Modelling thermal characteristics of cocoa butter using a feed‐forward artificial neural network based on multilayer perceptron

Abstract

SummaryCocoa butter is the most important ingredient of chocolate, which determines its melting behaviour. Variations in the melting characteristics of cocoa butter can profoundly affect the performance and suitability for their industrial utilisation. Over time, researchers have been attempting to establish a logical relationship between cocoa butter's unique thermal properties and the amount of saturated to unsaturated fatty acids in mono, di and triglycerides, and fatty acids (as major components), and free fatty acids, soap, primary oxidation products, minerals, moisture, phospholipids, tocopherols, unsaponifiable matters and metals (as minor components) found in cocoa butter. In this research, the thermal behaviours of thirteen samples of cocoa butter with different origins were investigated using isothermal differential scanning calorimetry. The cocoa butters starting temperature of crystallisation, temperature of maximum heat release, temperature of completed crystallisation and the enthalpy of heat release during recrystallisation were evaluated.
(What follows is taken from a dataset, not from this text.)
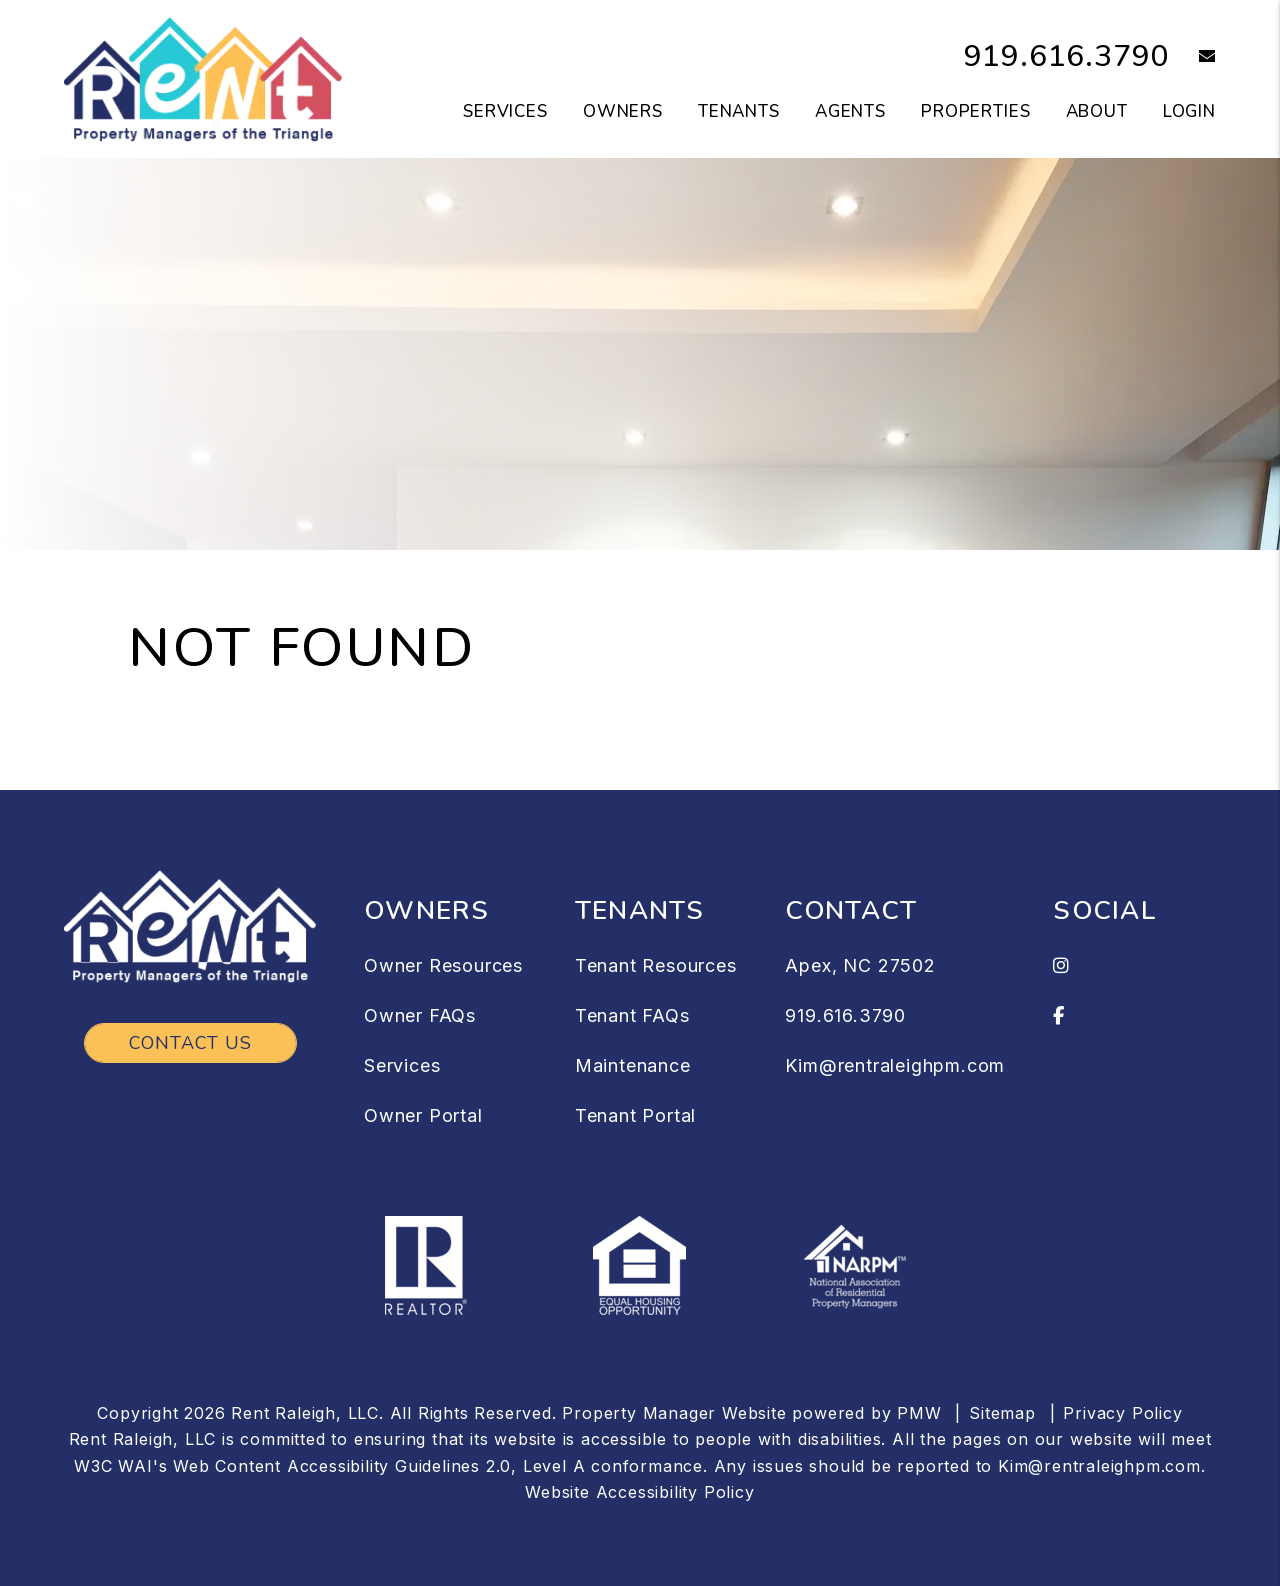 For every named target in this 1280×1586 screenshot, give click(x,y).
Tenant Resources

In addition, the chemical composition (moisture, acidity, peroxide, minerals and soap content), fatty acid and triacylglycerol composition were used to establish an MLP‐ANN with fourteen input neurons connected by two flexible, sigmoid activation function layers. The back‐propagation was used to train the artificial neural network (ANN) structure and optimise the error of prediction. The study showed that the MLP algorithm can predict the thermal behaviour of CB samples with trace error, regardless of plant growth and extract process condition.